Le second vieillard, trouvant aussi la chose digne de sa curiosité, prit la même résolution. Il s'assit auprès des autres; et à peine se fut-il mêlé à leur conversation, qu'il survint un troisième vieillard, qui, s'adressant aux deux premiers, leur demanda pourquoi le marchand qui était avec eux paraissait si triste. On lui en dit le sujet, qui lui parut si extraordinaire, qu'il souhaita aussi d'être témoin de ce qui se passerait entre le génie et le marchand. Pour cet effet, il se plaça parmi les autres.

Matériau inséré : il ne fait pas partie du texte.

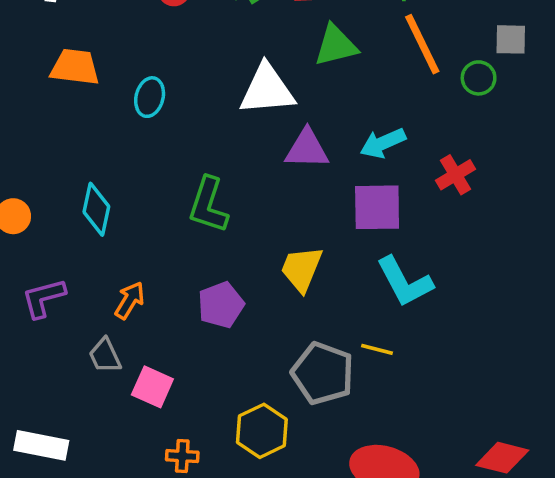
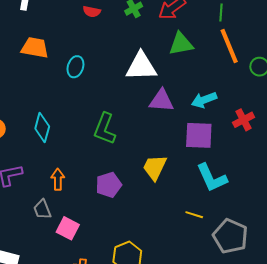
orange arrow: (130, 300) -> (58, 179), turned -35
gray pentagon: (323, 373) -> (230, 236), moved

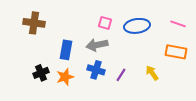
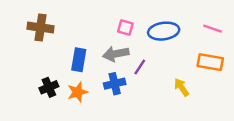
blue cross: (96, 70) -> (115, 84), turned -30
purple line: (121, 75) -> (140, 67), moved

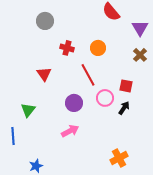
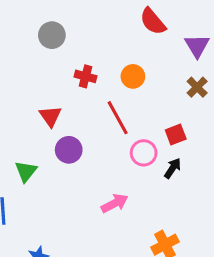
red square: (126, 86) -> (176, 135), turned -32
purple circle: (74, 103) -> (69, 150), moved
pink arrow: (70, 131) -> (115, 203), moved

Ils aperçurent bientôt dans la campagne une vapeur épaisse, comme un tourbillon de poussière élevé par le vent. Cette vapeur s'avança jusqu'à eux, et se dissipant tout à coup, leur laissa voir le génie, qui, sans les saluer, s'approcha du marchand le sabre à la main, et le prenant par le bras: Lève-toi, lui dit-il, que je te tue comme tu as tué mon fils. Le marchand et les trois vieillards, effrayés, se mirent à pleurer et à remplir l'air de cris...
Scheherazade, en cet endroit, apercevant le jour, cessa de poursuivre son conte, qui avait si bien piqué la curiosité du sultan, que ce prince, voulant absolument en savoir la fin, remit encore au lendemain la mort de la sultane.
IVE NUIT
Vers la fin de la nuit suivante, Scheherazade, avec la permission du sultan, parla dans ces termes:
Sire, quand le vieillard qui conduisait la biche vit que le génie s'était saisi du marchand, et l'allait tuer impitoyablement, il se jeta aux pieds de ce monstre, et les lui baisant: Prince des génies, lui dit-il, je vous supplie très-humblement de suspendre votre colère, et de me faire la grâce de m'écouter. Je vais vous raconter mon histoire et celle de cette biche que vous voyez: mais si vous la trouvez plus merveilleuse et plus surprenante que l'aventure de ce marchand à qui vous voulez ôter la vie, puis-je espérer que vous voudrez bien remettre à ce pauvre malheureux le tiers de son crime? Le génie fut quelque temps à se consulter là-dessus; mais enfin il répondit: Eh bien! voyons, j'y consens.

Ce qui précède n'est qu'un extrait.